Fifteen months after the initial purchase, Albyn is now fully integrated with Creo, Gulliford confirms.

Meanwhile, trials and regulatory research of Creo’s other products continue, including the MicroBlate Flex tissue ablation device, which will be tested in humans in the coming months.

These and other Creo products feature the company’s patented ‘Kampative’ technology, which integrates radio frequency and microwaves using the CROMA Advance Energy platform.

Since Creo is already equipped with this solid portfolio of devices and a means to sell them, its future success ultimately rests on attracting clinicians to its training platform.

More than 80 clinicians were confirmed to have used Creo’s products in January, up from 20 in December 2021, with 450 completing the training program last year.

“We have the basic training centers up and running worldwide,” Gulliford said.

‘The next step is now to enlarge the funnel […] regionalized mentoring and practice, he added.

Combined, clinicians have performed 1,500 surgeries using Creo’s devices.

The additional funds raised in February will help fund further training and drive market adoption.

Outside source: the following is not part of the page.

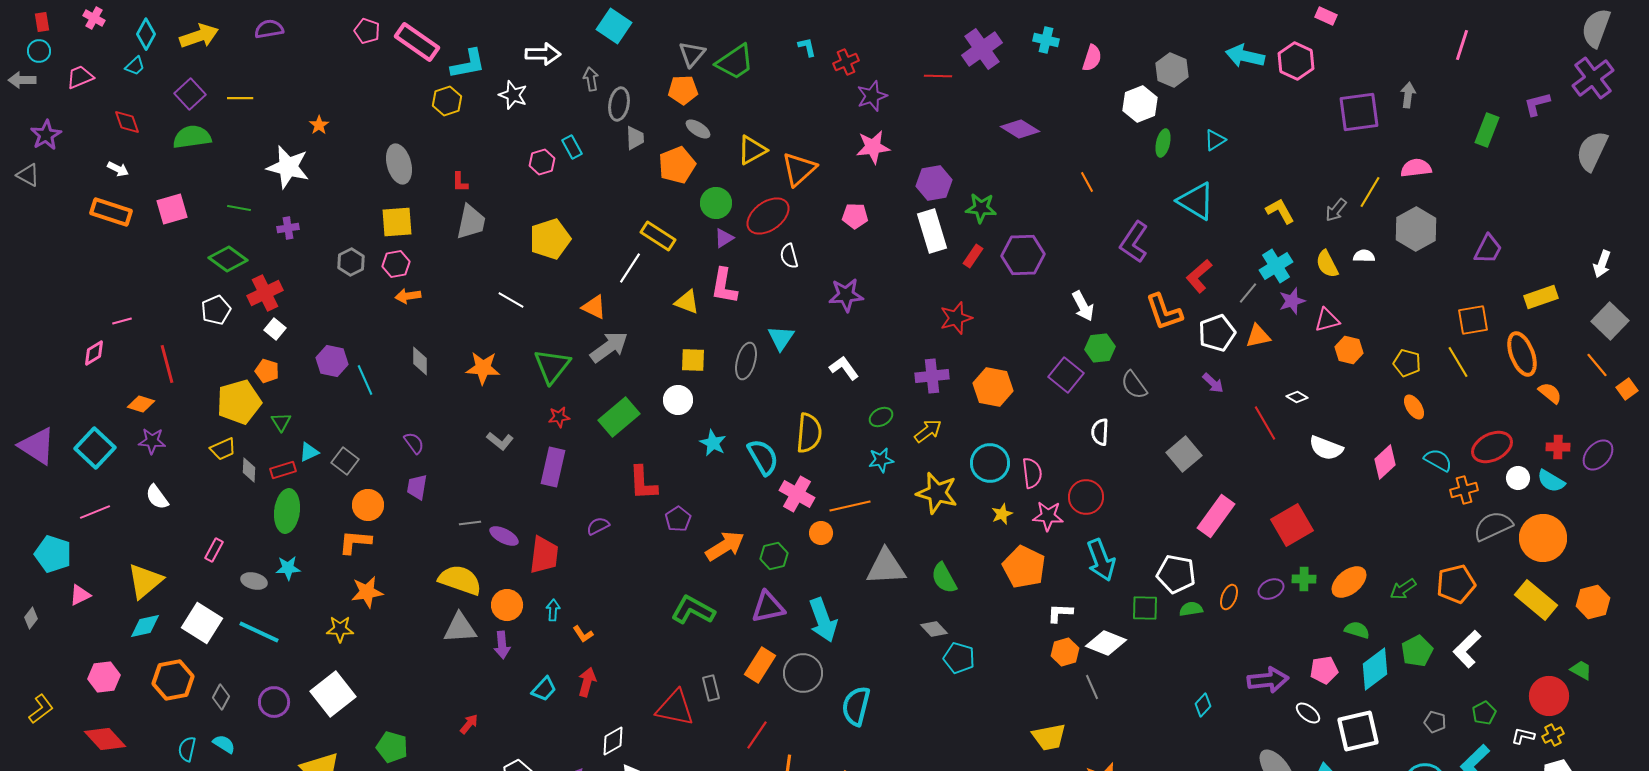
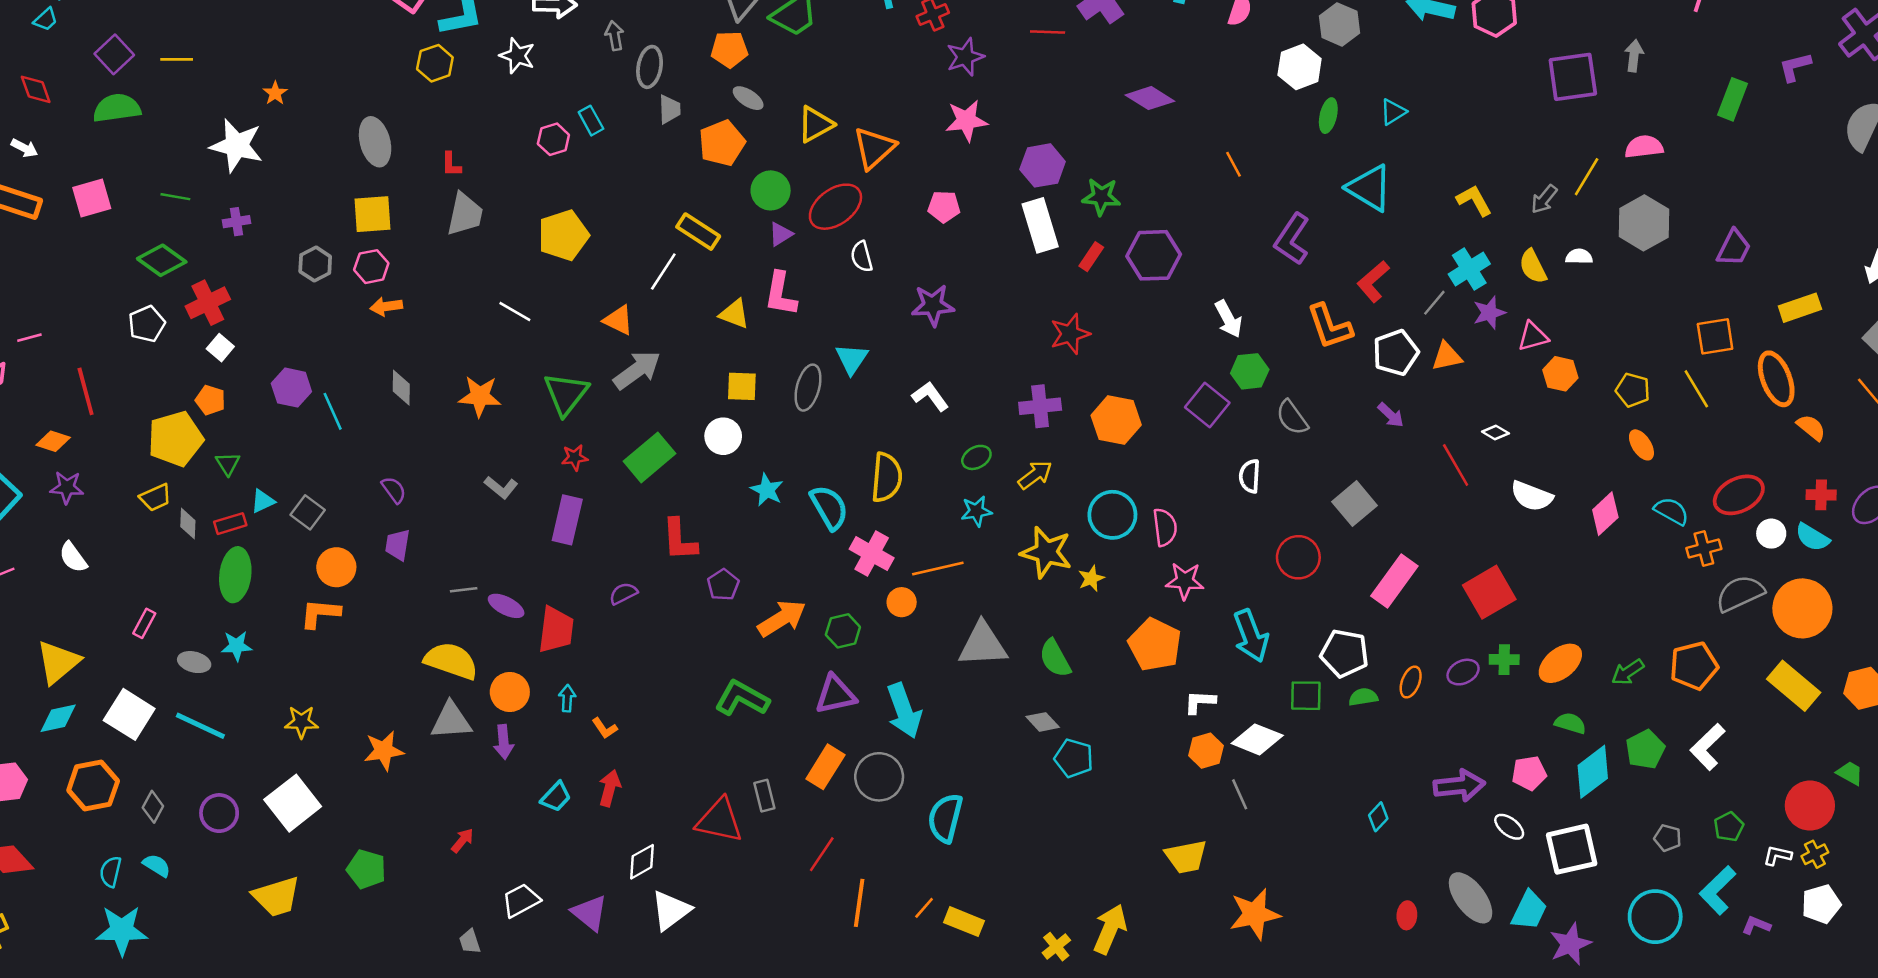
red circle: (1086, 497) -> (1298, 557), moved
yellow star: (1002, 514) -> (1091, 578), moved
orange star: (367, 592) -> (384, 751), moved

Creo has already sold a range of products made by Albyn, with the acquisition increasing the parent company’s sales and marketing presence tenfold, Edison calculated.

Gulliford said this lower-margin Albyn range “fits in nicely” alongside its “tier-one” advanced energy products, as well as effectively providing exposure to a wider range of markets.

Given the largely untapped territory that Creo’s products are trying to break into, offering a new type of surgery after open and then keyhole, the peer group is relatively small.

“When you think about the actual technology to put advanced energy into instruments of this type, you see very, very little of that level of innovation in this space,” Gulliford said.

While Gulliford listed Microtech and Boston Scientific among his closest rivals, he says the true sophistication and compact nature of Creo’s technology has yet to be truly matched.

So, armed with its hitherto unrivaled products, the comfort of not having to splash out on further research, and a hefty amount of cash in the back pocket, Creo is now on its way to profitability – and with the destination in sight.

“We don’t have to invent or prove anything,” Gulliford repeated. He added, “We just have to keep grinding and doing our job.”

Creo Medical shares currently trading at 24.5p.